48.14 Availability of Common Pediatric Uroradiology Studies: Are Rural Patients at a Disadvantage?

J. A. Whitley1,2, S. Gnaneswaran2,3, M. Thach2,3, K. Kieran2  1Rice University,Houston, TX, USA 2Seattle Children’s Hospital,Seattle, WA, USA 3University Of Washington,Seattle, WA, USA

Introduction:  Many families wish to have radiologic tests performed locally, especially when obtaining these tests in specialized pediatric centers would require long-distance travel and its associated costs and inconveniences.  The differential availability of specialized and common pediatric uroradiographic tests in rural and urban areas has not been described.  We undertook this study to describe the availability of common radiographic tests ordered by pediatric urologists, and to identify disparities in the availability of radiographic tests between urban and rural locations.

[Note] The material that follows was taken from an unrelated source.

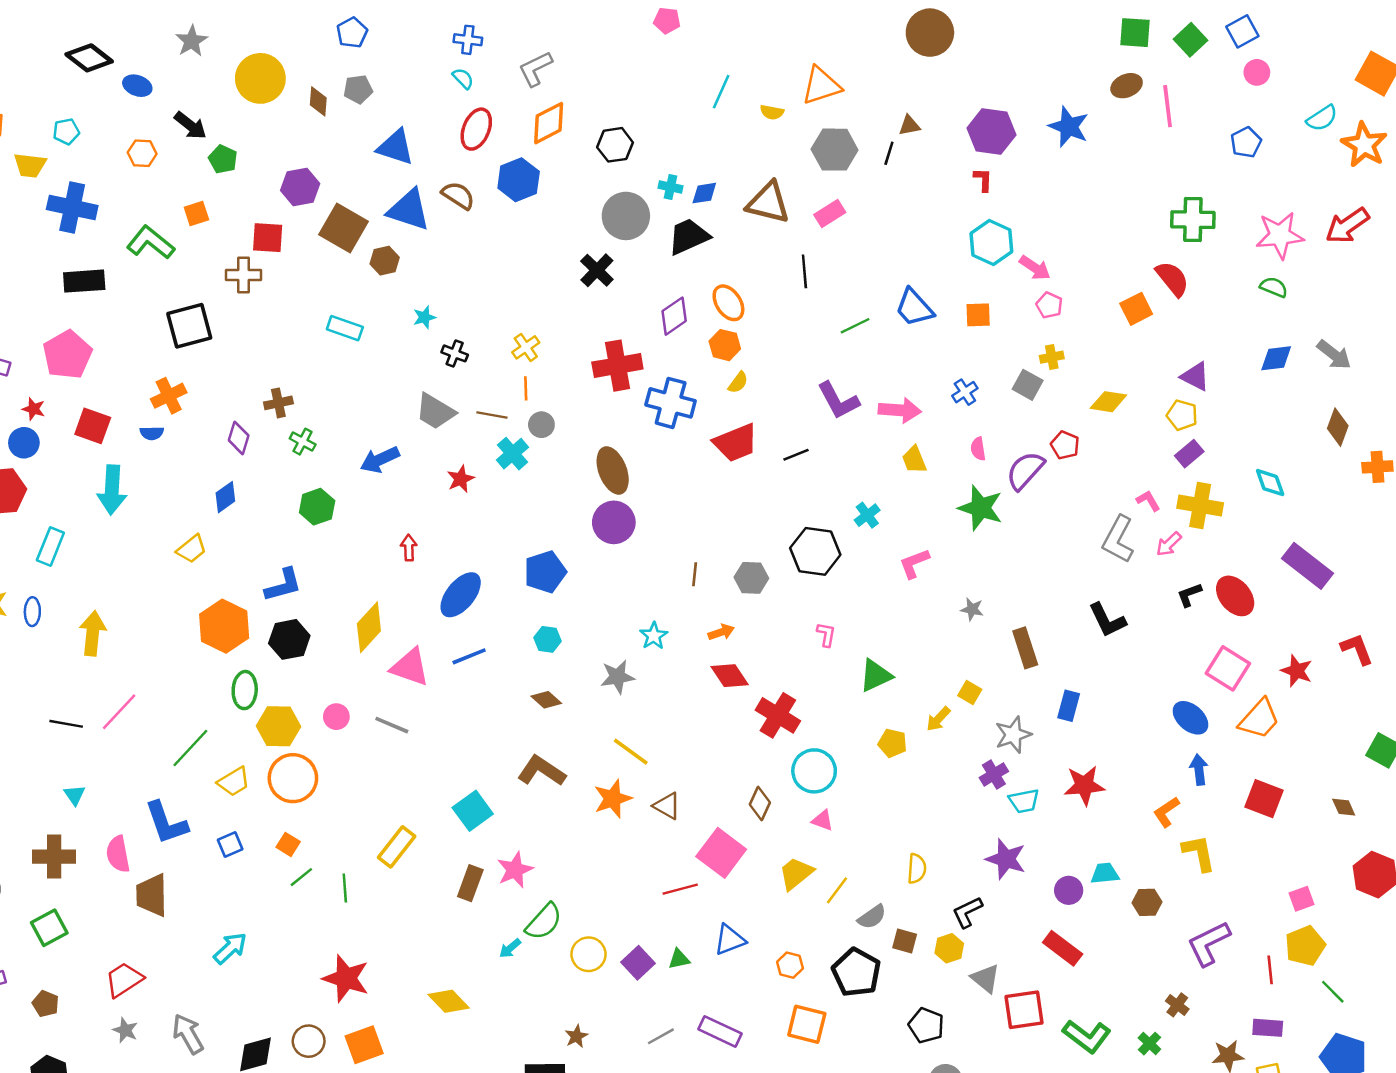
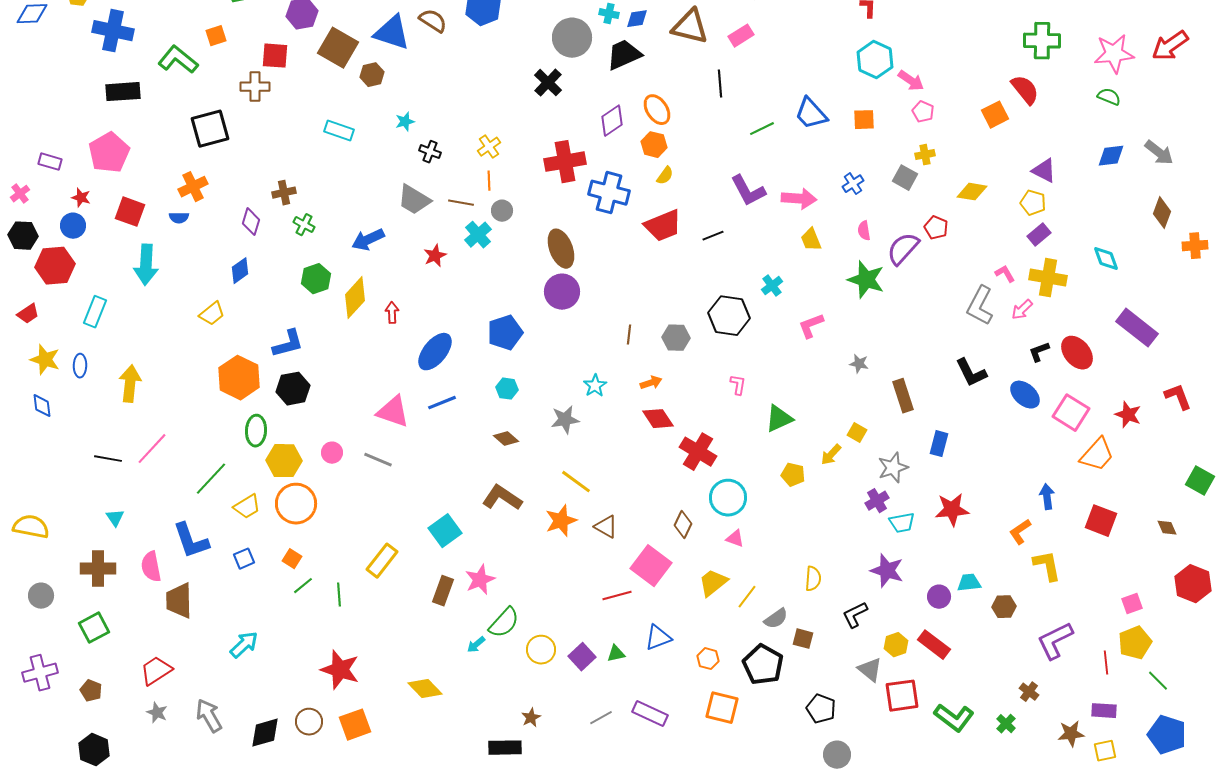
yellow diamond: (369, 627) -> (355, 298), moved
blue ellipse: (1190, 718) -> (1025, 395), moved
yellow hexagon: (949, 948) -> (896, 645), moved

Methods:  We surveyed all freestanding hospitals in Washington State (excluding single-specialty hospitals and those serving only adult patients) on the availability of flat plate abdominal X-rays (AXR), renal-bladder ultrasounds (RBUS), voiding cystourethrograms (VCUG), MAG-3 renal scans, and nuclear cystograms (NC) for children.  Age restrictions, and availability of sedation for urology tests, of general and pediatric radiologists, and of services for patients with limited English proficiency (LEP) were recorded.  Rural and urban hospitals were compared on these characteristics.

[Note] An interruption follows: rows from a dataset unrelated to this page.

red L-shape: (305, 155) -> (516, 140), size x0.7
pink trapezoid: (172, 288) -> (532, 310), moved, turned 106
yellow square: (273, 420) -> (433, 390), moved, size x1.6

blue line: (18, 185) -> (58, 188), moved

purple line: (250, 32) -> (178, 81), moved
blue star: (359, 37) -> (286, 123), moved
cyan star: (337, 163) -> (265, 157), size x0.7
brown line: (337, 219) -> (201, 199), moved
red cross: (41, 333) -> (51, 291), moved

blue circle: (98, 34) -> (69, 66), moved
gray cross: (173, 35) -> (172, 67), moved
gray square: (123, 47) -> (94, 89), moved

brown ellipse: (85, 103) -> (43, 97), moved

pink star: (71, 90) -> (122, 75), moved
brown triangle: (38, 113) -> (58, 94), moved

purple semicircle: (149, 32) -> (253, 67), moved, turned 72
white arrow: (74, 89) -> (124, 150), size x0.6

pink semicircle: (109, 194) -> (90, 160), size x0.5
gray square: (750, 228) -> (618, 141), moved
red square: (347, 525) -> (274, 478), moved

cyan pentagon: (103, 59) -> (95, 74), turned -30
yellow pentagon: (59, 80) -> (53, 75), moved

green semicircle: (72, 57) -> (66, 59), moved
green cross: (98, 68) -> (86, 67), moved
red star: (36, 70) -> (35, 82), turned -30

Results:  74/88 institutions (84.1%) completed the survey; 17 (23.0%) were rural (population <2500), 32 (43.2%) were in urban clusters (population 2500-50,000), and 25 (33.8%) were in urban areas (population >50,000).  73 (98.6%) institutions offered AXR, 68 (91.9%) offered RBUS, 44 (59.5%) offered VCUG, 26 (35.1%) offered MAG-3, and 15 (20.3%) offered NC to children.  All urban and most (16/17; 94.1%) rural institutions had digital imaging capability. AXR (100% vs 96%, p=0.88) and RBUS (70.6% vs 96%, p=0.15) availability was similar in rural and urban settings, while VCUG (11.8% vs 72%, p=0.001), MAG-3 (5.9% vs 60%, p=0.006), and NC (0% vs 44%, p=0.017) were more commonly available in urban settings. Rural hospitals were less likely to employ full-time, in-house radiologists (35.3% vs 96%, p<0.0001) or offer sedation (6.3% vs 36%, p=0.01) for testing, but were equally likely to have age restrictions on the tests offered (17.6% vs 40%, p=0.50).  Fellowship-trained pediatric radiologists (16% vs 0%, p=0.39) and child life specialists (20% vs 0%, p=0.28) worked exclusively in urban settings.  73 hospitals (98.6%) had interpreter services available, but translated written material was available in only 3 hospitals (4.1%). 

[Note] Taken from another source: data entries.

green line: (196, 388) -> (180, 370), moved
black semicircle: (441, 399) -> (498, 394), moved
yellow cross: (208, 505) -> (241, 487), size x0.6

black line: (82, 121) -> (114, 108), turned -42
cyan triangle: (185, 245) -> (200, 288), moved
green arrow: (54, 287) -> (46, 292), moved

Conclusion:  The geographically widespread availability of AXR and RBUS may represent an opportunity to offer families care closer to home, saving money and time.  Anxious children and those requiring more specialized studies may benefit from radiologic testing in urban centers.  The limited written educational materials available for LEP patients is an opportunity for improvement.  The availability of shareable digital imaging may foster collaboration between rural centers and urban-based pediatric radiologists.  Further research is needed to understand what, if any, quality differences exist in radiographic studies obtained outside of urban and specialized pediatric centers.